> **Your goal**
Lines with "FluxBuilder" in them are to be located in the listing below and copied.

> **Provided data**

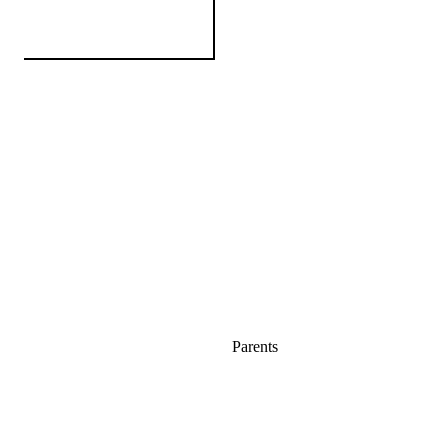
Parents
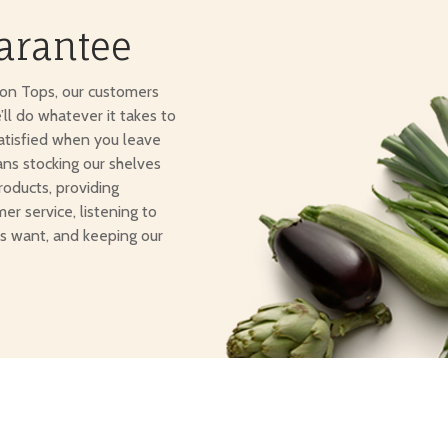
arantee
ton Tops, our customers
e’ll do whatever it takes to
atisfied when you leave
ans stocking our shelves
roducts, providing
er service, listening to
s want, and keeping our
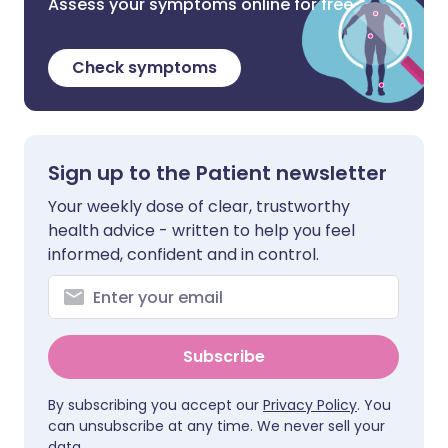
Assess your symptoms online for free
Check symptoms
Sign up to the Patient newsletter
Your weekly dose of clear, trustworthy
health advice - written to help you feel
informed, confident and in control.
Subscribe
By subscribing you accept our
Privacy Policy
. You
can unsubscribe at any time. We never sell your
data.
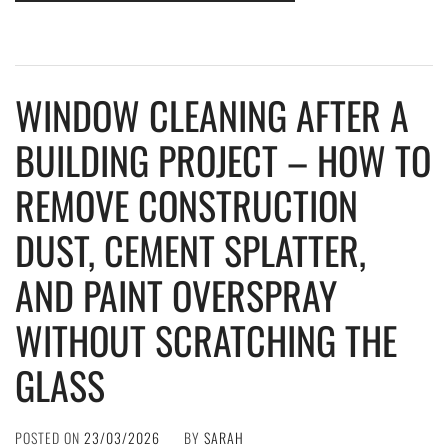
WINDOW CLEANING AFTER A
BUILDING PROJECT – HOW TO
REMOVE CONSTRUCTION
DUST, CEMENT SPLATTER,
AND PAINT OVERSPRAY
WITHOUT SCRATCHING THE
GLASS
POSTED ON
23/03/2026
BY
SARAH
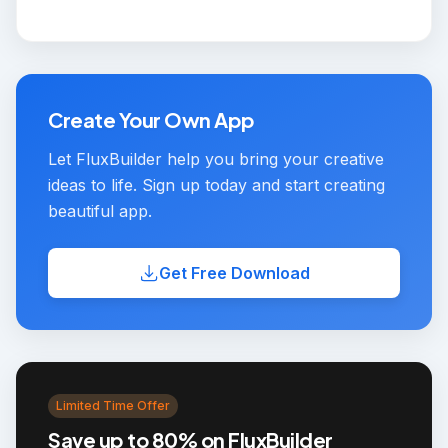
Create Your Own App
Let FluxBuilder help you bring your creative
ideas to life. Sign up today and start creating
beautiful app.
Get Free Download
Limited Time Offer
Save up to 80% on FluxBuilder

> **Solution to this problem**
Let FluxBuilder help you bring your creative
Save up to 80% on FluxBuilder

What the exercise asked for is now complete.